Estar en el momento perfecto en el lugar adecuado. Esta frase puede definir la obra de Roy Lichtenstein (Estados Unidos, 1923-1997); aunque no sólo eso, sino que mediante el uso de los cómics o anuncios publicitarios fue capaz de transmitir ideas complejas en un lenguaje que todo el mundo comprendía, lo que lo sitúa más cerca del arte pop que del expresionismo abstracto, tendencia que imperó en Estados Unidos a partir de 1940.

Aquí se encuentra su verdadero valor. no era necesario ser un experto en las artes para entender formas de narrar que provenían de nuestra realidad más inmediata. De este modo, las pinturas y esculturas de Lichtenstein sólo pudieron haberse creado en el contexto de Estados Unidos de 1960-1980, ya que cuentan de una manera vital, colorida, espléndida, el lado más optimista del sueño americano de la posguerra. El american way of life antes de que caducara.

Al inicio de su carrera se dedicaba a ser profesor de arte y escaparatista. Sus primeras pinturas estaban influidas por el cubismo o el expresionismo. Más tarde volvió a mirar a la realidad cotidiana, dominada en aquel momento por las imágenes prefabricadas de la cultura de masas. Su particular estilo imitaba los puntos benday, un proceso de impresión industrial usado en los cómics que, a base de pequeños círculos coloreados, representaba las variaciones cromáticas.

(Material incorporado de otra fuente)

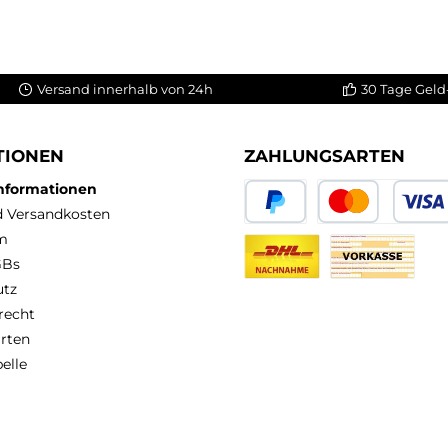
Versand innerhalb von 24h
30 Tage Geld
TIONEN
ZAHLUNGSARTEN
Informationen
nd Versandkosten
PayPal
Kredit- oder Debit
m
GBs
DHL Nachnahme
Vorkasse
utz
recht
rten
elle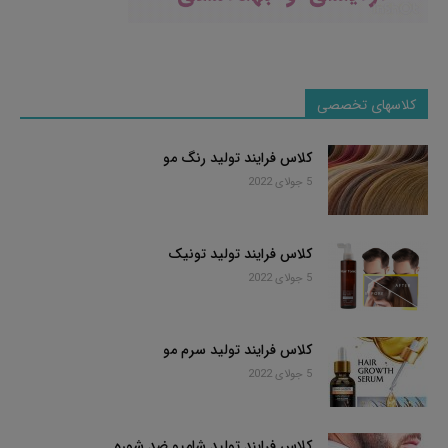
کلاسهای تخصصی
کلاس فرایند تولید رنگ مو
5 جولای 2022
کلاس فرایند تولید تونیک
5 جولای 2022
کلاس فرایند تولید سرم مو
5 جولای 2022
کلاس فرایند تولید شامپو ضد شوره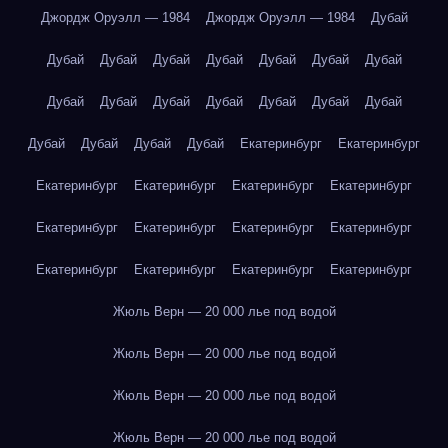
Джордж Оруэлл — 1984
Джордж Оруэлл — 1984
Дубай
Дубай
Дубай
Дубай
Дубай
Дубай
Дубай
Дубай
Дубай
Дубай
Дубай
Дубай
Дубай
Дубай
Дубай
Дубай
Дубай
Дубай
Дубай
Екатеринбург
Екатеринбург
Екатеринбург
Екатеринбург
Екатеринбург
Екатеринбург
Екатеринбург
Екатеринбург
Екатеринбург
Екатеринбург
Екатеринбург
Екатеринбург
Екатеринбург
Екатеринбург
Жюль Верн — 20 000 лье под водой
Жюль Верн — 20 000 лье под водой
Жюль Верн — 20 000 лье под водой
Жюль Верн — 20 000 лье под водой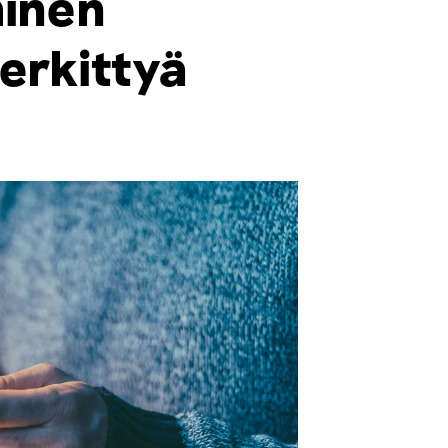
minen
erkittyä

En este momento, su obra, al igual que el arte pop, se consideró superficial, justo como la misma sociedad que retrataba. ¿Cuál era el objetivo de pintar un cuadro donde apareciera Mickey Mouse y colgarlo en una galería? Finalmente, se entendió que el arte responde directamente al tiempo en que se creó, es sólo un espejo, como decía Oscar Wilde. Por lo tanto, su obra dialoga perfectamente con esa época, y la sublima.

Roy Lichtenstein representó en un lenguaje amplísimo, de fácil entendimiento pero con un sólido mensaje, temas de la sociedad de consumo. Mediante composiciones bellas, en apariencia sencillas, pintadas casi exclusivamente con colores primarios, hizo una crítica del mundo contemporáneo. Llevó al lienzo elementos populares que elevó al nivel de semidioses para que la gente se preguntara si realmente aquello merecía veneración.

A partir de la década de 1980 su pintura se fue haciendo más compleja, y al final de su vida comenzó también a experimentar con la escultura. Trató de diversificar lo más posible su producción y elaboró imágenes icónicas para acontecimientos mundiales de distinta índole: música, danza, teatro o cine. Por el total de su obra, Lichtenstein se considera como uno de los artistas más influyentes de la segunda mitad del siglo XX.